Work to be completed – Exact copy, no pictures: output each line below as it stands.

Record extracts –
####################
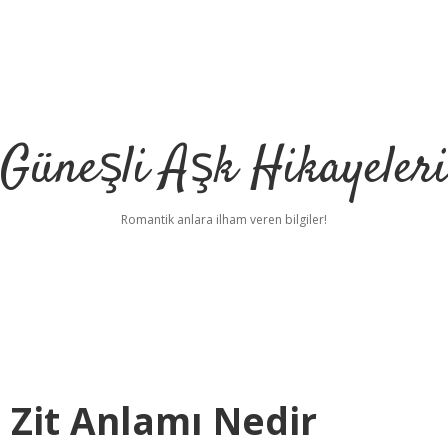
Güneşli Aşk Hikayeler
Romantik anlara ilham veren bilgiler!
 Zit Anlamı Nedir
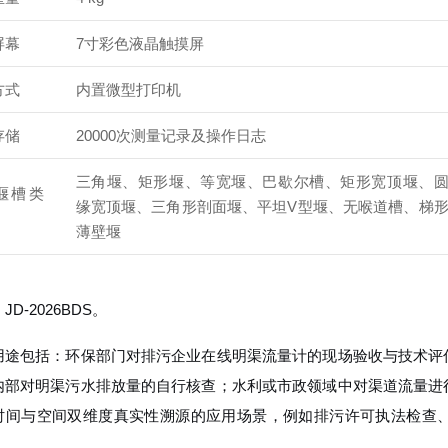
屏幕
7寸彩色液晶触摸屏
方式
内置微型打印机
存储
20000次测量记录及操作日志
三角堰、矩形堰、等宽堰、巴歇尔槽、矩形宽顶堰、
堰槽类
缘宽顶堰、三角形剖面堰、平坦V型堰、无喉道槽、梯
薄壁堰
JD-2026BDS。
用途包括：环保部门对排污企业在线明渠流量计的现场验收与技术评
内部对明渠污水排放量的自行核查；水利或市政领域中对渠道流量进
时间与空间双维度真实性溯源的应用场景，例如排污许可执法检查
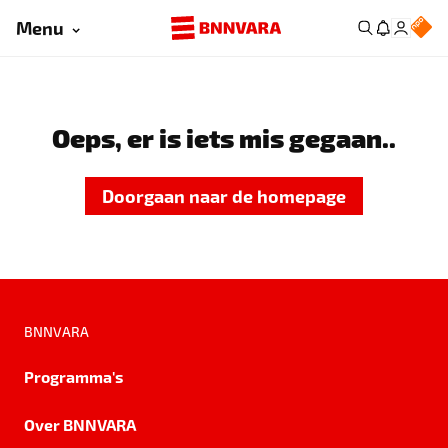
Menu
Oeps, er is iets mis gegaan..
Doorgaan naar de homepage
BNNVARA
Programma's
Over BNNVARA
####################
Answer to the exercise –
Güneşli Aşk Hikayeler
Romantik anlara ilham veren bilgiler!
 Zit Anlamı Nedir
屏幕
7寸彩色液晶触摸屏
方式
内置微型打印机
存储
20000次测量记录及操作日志
三角堰、矩形堰、等宽堰、巴歇尔槽、矩形宽顶堰、
堰槽类
缘宽顶堰、三角形剖面堰、平坦V型堰、无喉道槽、梯
薄壁堰
JD-2026BDS。
用途包括：环保部门对排污企业在线明渠流量计的现场验收与技术评
内部对明渠污水排放量的自行核查；水利或市政领域中对渠道流量进
时间与空间双维度真实性溯源的应用场景，例如排污许可执法检查
Menu
Oeps, er is iets mis gegaan..
Doorgaan naar de homepage
BNNVARA
Programma's
Over BNNVARA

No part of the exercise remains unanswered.